### Brief
Wherever the word "Todo" appears in a line of the data, that line should be copied.

### Source data
————

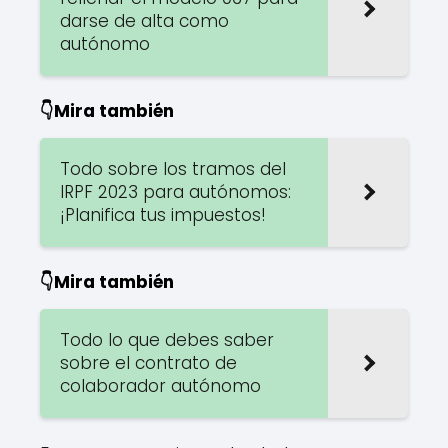
darse de alta como
autónomo
👇Mira también
Todo sobre los tramos del
IRPF 2023 para autónomos:
¡Planifica tus impuestos!
👇Mira también
Todo lo que debes saber
sobre el contrato de
colaborador autónomo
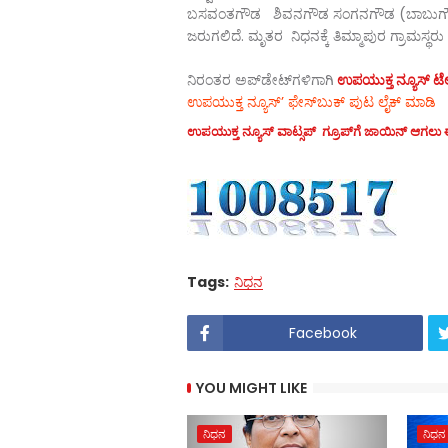
ಬಸವಂತಗೌಡ ಶಿವನಗೌಡ ಸಂಗನಗೌಡ (ಬಾಬುಗೌಡ) ಇತರ
ಜರುಗಲಿದೆ. ಮೃತರ ನಿಧನಕ್ಕೆ ತಿಮ್ಮಾಪುರ ಗ್ರಾಮಸ್ಥರು ಸಂ
ನಿರಂತರ ಅಪ್‌ಡೇಟ್‌ಗಳಿಗಾಗಿ
ಉಪಯುಕ್ತ ನ್ಯೂಸ್‌ ಟೆಲಿ
ಉಪಯುಕ್ತ ನ್ಯೂಸ್‌’ ಫೇಸ್‌ಬುಕ್ ಪುಟ ಲೈಕ್ ಮಾಡಿ
ಉಪಯುಕ್ತ ನ್ಯೂಸ್‌ ವಾಟ್ಸಪ್‌ ಗ್ರೂಪ್‌ಗೆ ಜಾಯಿನ್ ಆಗಲು ಈ
Tags:
ನಿಧನ
Facebook
YOU MIGHT LIKE
ನಿಧನ
ನಿಧನ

————

### Your response
Todo sobre los tramos del
Todo lo que debes saber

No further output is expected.